V02-02: Green Light Laser for management of haemorrhergic cystitis – technique and initial results.
Chronic haemorrhagic cystits occurs in approximately 5% of patients following pelvic radiotherapy & is associated with a 44% mortality rate despite definitive urinary diversion and cystectomy. Classic management options include bladder washout, intravesical allum or formalin, hyperbaric oxygenation & other systemic therapies all of which have variable results. GreenLight laser boasts the advantage of selectively ablating blood vessels via absorption of selective light waves. The waves reside within the same spectrum as intravascular oxy-haemoglobin and thus destruction is tissue specific & spares surrounding structures. This minimizes risk of bladder perforation & carries with it the benefit of immediate control of bladder haemorrhage. We describe our novel technique & initial results of 12 patients.
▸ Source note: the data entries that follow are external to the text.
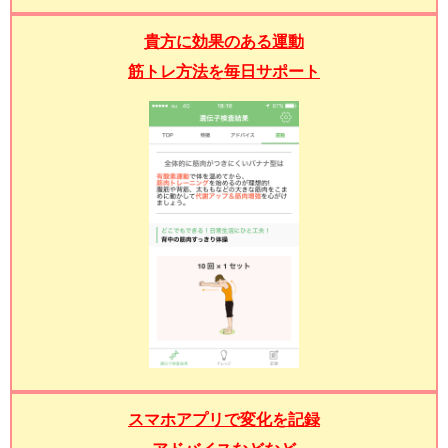
貴方に効果のある運動
筋トレ方法を毎日サポート
スマホアプリで変化を記録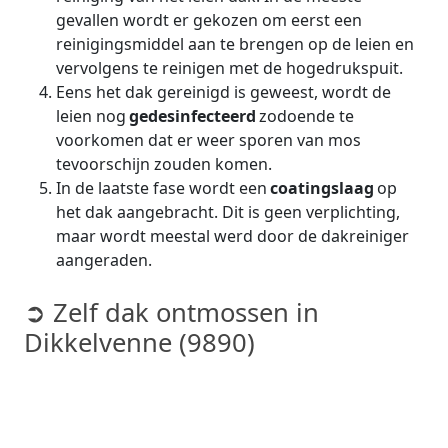
gevallen wordt er gekozen om eerst een
reinigingsmiddel aan te brengen op de leien en
vervolgens te reinigen met de hogedrukspuit.
Eens het dak gereinigd is geweest, wordt de
leien nog
gedesinfecteerd
zodoende te
voorkomen dat er weer sporen van mos
tevoorschijn zouden komen.
In de laatste fase wordt een
coatingslaag
op
het dak aangebracht. Dit is geen verplichting,
maar wordt meestal werd door de dakreiniger
aangeraden.
➲ Zelf dak ontmossen in
Dikkelvenne (9890)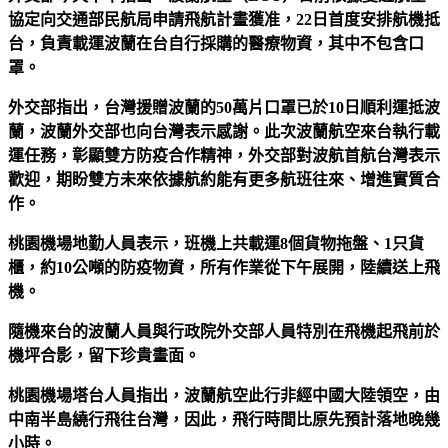
協定向交通部民航局申請飛航計畫獲准，22日首度安排航機抵
台，負責載運波蘭在台自行採購的醫療物資，其中不包含口
罩。
外交部指出，台灣援贈波蘭的50萬片口罩已於10日順利運抵波
蘭，波蘭外交部也向台灣表示感謝。此次波蘭航空來台執行載
運任務，彰顯雙方防疫合作精神，外交部對波航首航台灣表示
歡迎，期盼雙方未來依據航約能有更多航班往來、增進實質合
作。
桃園機場地勤人員表示，班機上共載運8個貨物拖盤、1只貨
櫃，約10公噸的防疫物資，所有作業從下午展開，陸續送上飛
機。
隨機來台的波蘭人員與行政院外交部人員特別在飛機起飛前於
機坪合影，留下珍貴畫面。
桃園機場塔台人員指出，波蘭航空此行非經中國大陸領空，由
中南半島繞行飛往台灣，因此，飛行時間比原先預計落地晚幾
小時。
A retrospective audit of theatre records of a single surgeon was performed. Technique: Rigid cystoscopy was performed to assess degree of haemorrhergic cystitis & identify anatomical landmarks. Bilateral open ended 5Fr ureteric catheters were placed to allow identification of the ureteric orifices during the procedure. The laser was set to 80 vaporisation & 30 coagulation, with active bleeding sites targeted first to optimise vision. Lasering was then commenced within the four quadrants of the bladder in a systematic fashion using the vaporize function. Sweep speed of 80 sweeps per minute & a sweep angle of approximately 65 degrees was utilised. Ureteric catheters remained in situ for 24h. Using a large bore cannula, the distal end of a 18Fr Foley indwelling urethral catheter was created to allow passage of the ureteric catheters into the lumen and urine collection bag. Continuous bladder irrigation (CBI) was utilised overnight. When urine output was clear CBI was ceased & patients were observed for 6 hours. Uretetric and Foley catheters were removed prior to the 24hour mark to minimise inflammation secondary to foreign body.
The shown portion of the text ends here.